Vanity Flakes

Full disclosure:  I LOVE FACE PRODUCTS.  Sample size, full size, testers, mud packs, eye gels, scrubs, fine line erase; I have been through the mill.  Blame it on my Grandmother Brown.  She who religiously wore make-up everyday, and just as religiously cleaned her face, day and night-with a whole routine of products.  I can still smell that smell-Estee Lauder, there in the left hand corner, on her faux marbled counter top in the downstairs baby blue bathroom.  All those products neatly arranged on a gold mirror tray. There in the mix were the two most important:  Noxzema and Ponds cold cream.  She swore by both.  Grandma Brown, the last of the true steel magnolias made me promise I would always keep my face and my nails clean;tomboy that I was.

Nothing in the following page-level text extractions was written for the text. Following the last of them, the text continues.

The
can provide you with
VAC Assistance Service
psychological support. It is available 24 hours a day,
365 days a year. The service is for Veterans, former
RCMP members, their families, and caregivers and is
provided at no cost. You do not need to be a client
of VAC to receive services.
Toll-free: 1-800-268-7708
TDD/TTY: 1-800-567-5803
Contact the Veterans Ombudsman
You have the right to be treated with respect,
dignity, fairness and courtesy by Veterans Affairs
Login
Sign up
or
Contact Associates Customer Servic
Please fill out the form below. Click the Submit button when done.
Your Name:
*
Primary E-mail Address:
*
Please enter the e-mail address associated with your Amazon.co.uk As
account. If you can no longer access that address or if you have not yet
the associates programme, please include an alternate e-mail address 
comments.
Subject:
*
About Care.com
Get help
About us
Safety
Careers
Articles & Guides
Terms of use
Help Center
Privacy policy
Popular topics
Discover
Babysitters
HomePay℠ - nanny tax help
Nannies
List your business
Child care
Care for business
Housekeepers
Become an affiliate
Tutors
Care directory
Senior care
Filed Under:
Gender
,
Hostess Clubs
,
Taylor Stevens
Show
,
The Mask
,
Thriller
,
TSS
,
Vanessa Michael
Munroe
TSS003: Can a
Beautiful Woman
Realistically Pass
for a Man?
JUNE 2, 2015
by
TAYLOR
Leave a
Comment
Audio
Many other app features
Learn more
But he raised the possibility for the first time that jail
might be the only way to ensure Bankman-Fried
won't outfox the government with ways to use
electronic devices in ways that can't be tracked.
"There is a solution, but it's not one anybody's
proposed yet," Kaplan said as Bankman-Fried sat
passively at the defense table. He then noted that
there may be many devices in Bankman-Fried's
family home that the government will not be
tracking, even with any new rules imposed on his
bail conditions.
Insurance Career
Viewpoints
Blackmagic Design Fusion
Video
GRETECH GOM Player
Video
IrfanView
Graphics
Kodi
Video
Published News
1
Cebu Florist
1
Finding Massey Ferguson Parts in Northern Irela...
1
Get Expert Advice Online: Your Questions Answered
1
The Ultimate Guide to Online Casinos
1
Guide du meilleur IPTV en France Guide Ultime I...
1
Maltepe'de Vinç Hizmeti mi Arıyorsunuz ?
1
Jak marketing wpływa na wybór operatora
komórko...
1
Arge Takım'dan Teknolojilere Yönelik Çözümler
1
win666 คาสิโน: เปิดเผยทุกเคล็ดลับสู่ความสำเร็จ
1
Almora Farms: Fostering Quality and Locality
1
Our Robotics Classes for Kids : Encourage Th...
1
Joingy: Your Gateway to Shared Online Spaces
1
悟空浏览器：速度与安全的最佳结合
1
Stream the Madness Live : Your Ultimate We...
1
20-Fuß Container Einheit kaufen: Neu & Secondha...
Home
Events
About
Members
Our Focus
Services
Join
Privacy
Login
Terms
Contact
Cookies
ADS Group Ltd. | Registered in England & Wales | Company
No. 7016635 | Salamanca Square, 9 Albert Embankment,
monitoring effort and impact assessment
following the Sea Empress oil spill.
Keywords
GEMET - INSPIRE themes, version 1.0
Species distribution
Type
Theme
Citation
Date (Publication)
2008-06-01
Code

I too was a Noxzema girl-right up through high school, then I moved on to Clinique( remember the 1-2-3 system they had? ) Collins Department store- the only store in our town at the time, with a real make-up counter,had just hired a one time famous model who had moved back home after sort of making it big in New York.  Her name was Pepper.  Just “Pepper”. She had Farrah hair.  Rumor was she lost her mind in the city, could not take the pressure and moved back home.  She married a Marine and went to work at Collins.  Selling Clinque.  She was a natural at selling skin care and make-up.  Mom and I purchased a 1-2-3 mother daughter set:  Cleanse, Tone, Moisturize. Dramatically different.

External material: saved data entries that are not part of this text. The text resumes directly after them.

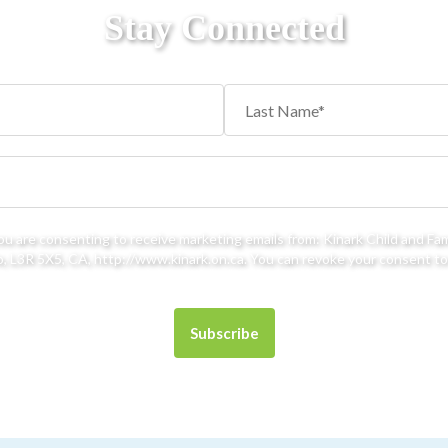
Stay Connected
you are consenting to receive marketing emails from: Kinark Child and Fa
 L3R 5X5, CA, http://www.kinark.on.ca. You can revoke your consent to 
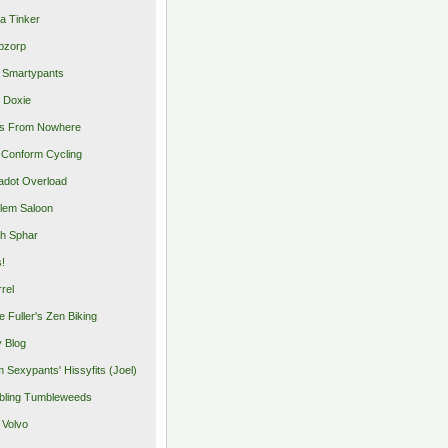
a Tinker
pzorp
 Smartypants
 Doxie
s From Nowhere
Conform Cycling
adot Overload
lem Saloon
h Sphar
s!
rrel
e Fuller's Zen Biking
y Blog
 Sexypants' Hissyfits (Joel)
ling Tumbleweeds
 Volvo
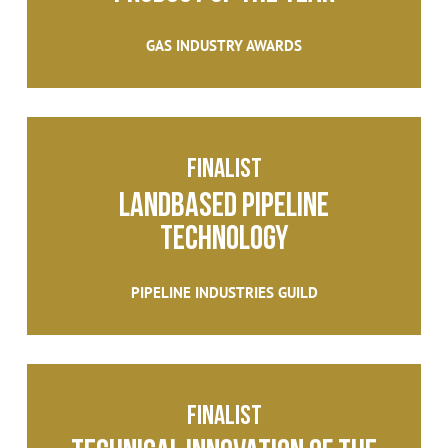
GAS INDUSTRY AWARDS
finalist
LANDBASED PIPELINE
TECHNOLOGY
PIPELINE INDUSTRIES GUILD
Finalist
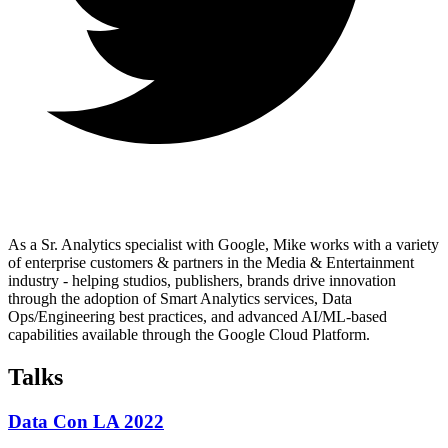
As a Sr. Analytics specialist with Google, Mike works with a variety
of enterprise customers & partners in the Media & Entertainment
industry - helping studios, publishers, brands drive innovation
through the adoption of Smart Analytics services, Data
Ops/Engineering best practices, and advanced AI/ML-based
capabilities available through the Google Cloud Platform.
Talks
Data Con LA 2022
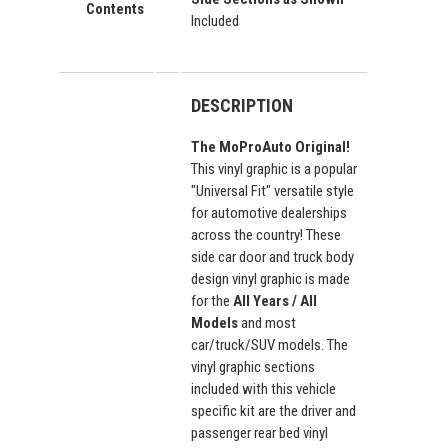
Contents
Included
DESCRIPTION
The MoProAuto Original!
This vinyl graphic is a popular
"Universal Fit" versatile style
for automotive dealerships
across the country! These
side car door and truck body
design vinyl graphic is made
for the
All Years / All
Models
and most
car/truck/SUV models. The
vinyl graphic sections
included with this vehicle
specific kit are the driver and
passenger rear bed vinyl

 When I went off to college, the big thing was that very expensive black soap in it’s own case.  All the girls had it.  I stuck with my Noxzema.  But then, after a stint working at the mall, I discovered Lancome.  To hell with that fancy black soap for Waspy good girls.  I was going to the smouldering side. 

To this day, I have made Annie Price Brown , God rest her soul,a very happy woman- at least when it comes to my face and nails. 

I am religious about skin care.  And God knows I will slather something new and exciting on this face in a vanity second.  

True Story:   A few years ago,upon learning I was invited back into the world of television and close-ups, I called one of my dearest friends in LA.  She is the queen when it comes to face products-she who knows more inside scoop on what really works, what never will, and when to give up on a product line and move on to the next.  Granted, she has never taken a needle or a knife to her fine Italian face-but she too, will slather on wrinkle erase in a vanity second.  Without hesitation, she pointed me in the direction of overnight repair, from the land of bliss.  $75 dollars for 4.5 ounces. This was the most money I had ever spent on an individual product.  Ever.  It must be amazing. I had it shipped over night.  When it arrived, in it’s own very tiny blue box,I ripped it open and quickly read the instructions.  After all, my first day of filming was looming.  “Dab on areas that need attention,once in the morning and once before you go to bed”  It was one o’clock in the afternoon.  I dabbed away, only on the areas that needed attention right away-without hesitation. 

Funny thing about dabbing?  Suddenly, before you know it, you are dabbing all over the place, because, heck, if this is going to work on tiny areas, why not slather all over the entire face, and just be done with it?  So, on the third day, I slathered.  All over.  Right before I went to bed.  It tingled a bit.  Must be working, I thought as visions of wrinkle free danced in my head.  Then, it started to tingle a lot.  In fact, my face was sort of burning. 

Oh it was burning all right.  The next morning I awoke to a red, splotchy face. It felt much like a mild sunburn. You know, when you burn your face at the beach-sunblock be damned?  And then days later it begins to……….peel?!  Peel!  Peel?  PEEL?!  My first day of filming is in four days.  I CAN NOT BE PEELING?  Quick, what to do?  Who to call?  Check face- still red, tight and not the effect I wanted from a full slathering of over night repair.  Skin…..fixes…think fast….dermatologist friend who will not laugh at me for being so stupid.  Call her.  She will know what to do.   And here is what she said.

“Butt cream.”

BUTT CREAM??!!  Apparently, the same ingredients in a $3.00 tube of diaper rash cream provide relief to mild facial burns. 

By the time my first day of filming arrived, I was in much better shape-with only a few flakes present as proof I had done something stupid. Did I look any younger?  Not really.  As I sat in the chair, anxiously waiting my turn for magic, the make-up artist, very skillfully and graciously pulled out a pair of tweezers, from a small leather pouch attached to his hip, put on his glasses and said:  “Did someone go a little crazy with the wrinkle cream?” And he quietly removed the last remaining flake from my cheek.

And that was my lesson in vanity.  From bliss world to butt cream.